Aras Dinçer : Frenin Sultanları

Kategori : Aras Dinçer

Ege ve Eskişehir rallilerinde 60’ar kayıt vardı, spor ileri gidiyordu, katılım patlamıştı, oh ne güzeldi değil mi? Eveeet, işte karşınızda gerçekler. Samsun’da takke düştü, kel göründü. Liste yarıya düştü. Şaşırdınız mı..? Hiç şaşırmayın… Ege ve Eskişehir rallileri, birer “kaza” idi. Kabul edelim ki, bu ülkede bırakın amatörleri, şu an kafaya giden bir avuç Super2000 bile, birkaç kişinin üstün gayretleri ile yürüyor. Hani olur da, o birkaç kişi “biz seneye yokuz” deseler, önümüzdeki sezon Alptekin Işıkalp filan Türkiye Ralli Şampiyonu olabilir yani… (Alptekin bir şekilde bulur bir sponsor)
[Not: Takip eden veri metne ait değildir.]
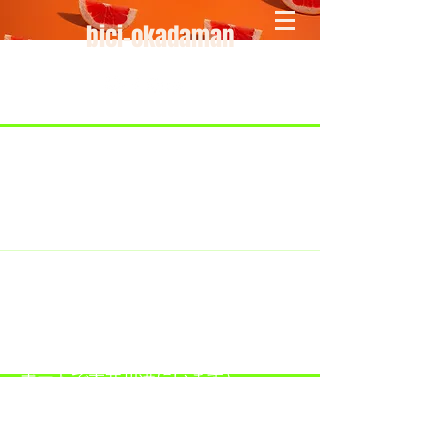
bici-okadaman
​＜営業予定＞ 臨時休業日のみ掲載
です。
7/18：臨時休業とさせていただきま
す。
​7/19：臨時休業（大井川港トライア
スロン大会のオフィシャルバイクサ
ポートで大井川港にいます）
​7/30：（臨時休業）夏季休暇の予定
です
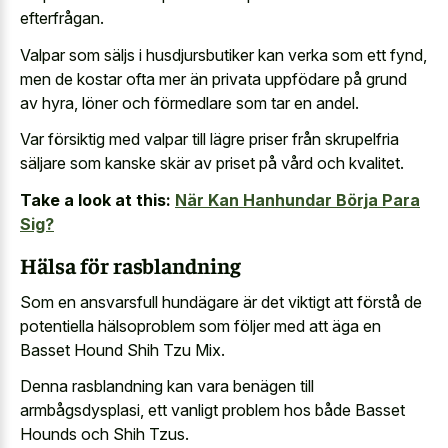
efterfrågan.
Valpar som säljs i husdjursbutiker kan verka som ett fynd,
men de kostar ofta mer än privata uppfödare på grund
av hyra, löner och förmedlare som tar en andel.
Var försiktig med valpar till lägre priser från skrupelfria
säljare som kanske skär av priset på vård och kvalitet.
Take a look at this:
När Kan Hanhundar Börja Para
Sig?
Hälsa för rasblandning
Som en ansvarsfull hundägare är det viktigt att förstå de
potentiella hälsoproblem som följer med att äga en
Basset Hound Shih Tzu Mix.
Denna rasblandning kan vara benägen till
armbågsdysplasi, ett vanligt problem hos både Basset
Hounds och Shih Tzus.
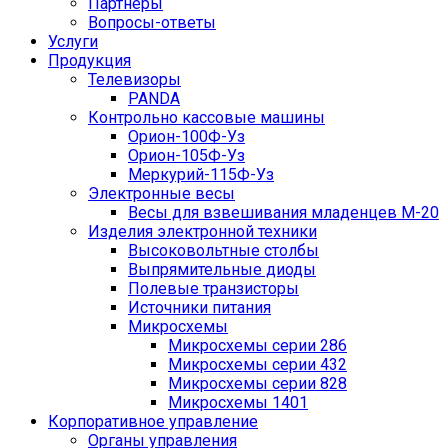
Партнеры
Вопросы-ответы
Услуги
Продукция
Телевизоры
PANDA
Контрольно кассовые машины
Орион-100Ф-Уз
Орион-105Ф-Уз
Меркурий-115Ф-Уз
Электронные весы
Весы для взвешивания младенцев М-20
Изделия электронной техники
Высоковольтные столбы
Выпрямительные диоды
Полевые транзисторы
Источники питания
Микросхемы
Микросхемы серии 286
Микросхемы серии 432
Микросхемы серии 828
Микросхемы 1401
Корпоративное управление
Органы управления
Bu gidişatın Kasım ayında yapılacak seçimler sonrası, nasıl bir şekil alacağını, daha mı iyiye yoksa daha mı kötüye gideceğini göreceğiz. Hadi yeni insanlar kazanmakta beceriksiziz, bari elimizdekileri nasıl kaybetmeyeceğimizi araştırıp, buluruz umarım bu yeni dönemde. Bu ülkede hala bir rallide start alma potansiyeline sahip 60 deli var ise, önce bunu yapmak lazım.
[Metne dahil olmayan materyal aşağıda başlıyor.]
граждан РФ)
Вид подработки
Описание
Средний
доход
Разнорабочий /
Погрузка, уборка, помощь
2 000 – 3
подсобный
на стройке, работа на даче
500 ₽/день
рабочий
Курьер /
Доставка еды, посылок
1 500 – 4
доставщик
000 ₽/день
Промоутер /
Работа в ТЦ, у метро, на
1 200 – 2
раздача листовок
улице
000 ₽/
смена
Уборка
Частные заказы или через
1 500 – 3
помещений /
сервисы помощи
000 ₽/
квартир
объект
Hitit Rallisi, uzun bir aradan sonra, ilk defa bir ulusal rallide start almadığım bir yarış oldu. Yarışmayıp, rahat rahat seyretmek elbette keyifli geldi. Ta ki, etapta ilk araba önümden geçene kadar. İnsan o an anlıyor ki, tüm stresine, koşuşturmasına, zorluğuna rağmen, seyretmekten daha keyifli birşey varsa, o da yarışmak… Allah hiçbirimizi, sevdiği etaplardan mahrum bırakmasın, hiç kolay değil gerçekten… Düşündüm de, en son 1998 yılında bir Hitit Rallisi seyretmiştim. Bu vesile ile, hem hiç görmediğim Samsun’u görmek, hem ağız tadıyla bir yarış seyretmek, hem de gidişata işin dışından bir bakmak için fırsat buldum. Çağlar ve Sait ile seyahat planlarımızı yapıp, Focus’umuzu cruise control’e alıp, perşembe sabahı düştük yollara. Cağ kebaptan, Çorum leblebisine kadar birçok gıdayı tükettik, Merzifon ana jet üssüne iniş-kallkış yapan F16’ları seyretmek için yolda durduk, yavaş yavaş, yolun keyfini çıkara çıkara Samsun’a vardık. İyi ki de varmışız, harika bir şehir çıktı karşımıza. Samsun ile ilgili aklımda kalan tek tuhaf anı, kaldığımız otelin etrafındaki -herhalde- sekiz camiden ayrı ayrı okunan, anlamadığım bir şekilde biri bitip diğeri başlayan, tepelerde yankılandıkça sanki 25 ayrı yerden okunuyormuş gibi hissedilen sabah ezanı oldu. Bu rallide yarışmacı sıfatı taşımadığım için, yarışmacı gözüyle bir yorumda bulunamayacağım. Ama bunu bir seyirci gözüyle yapabilecek durumdayım. Sıradan bir seyircinin yarışı nasıl tekip ettiğini, neler gördüğünü, Türkiye Ralli Şampiyonası’nın bir ayağında neler olduğunu, takımlar hakkındaki izlenimlerimi anlatabilirim mesela…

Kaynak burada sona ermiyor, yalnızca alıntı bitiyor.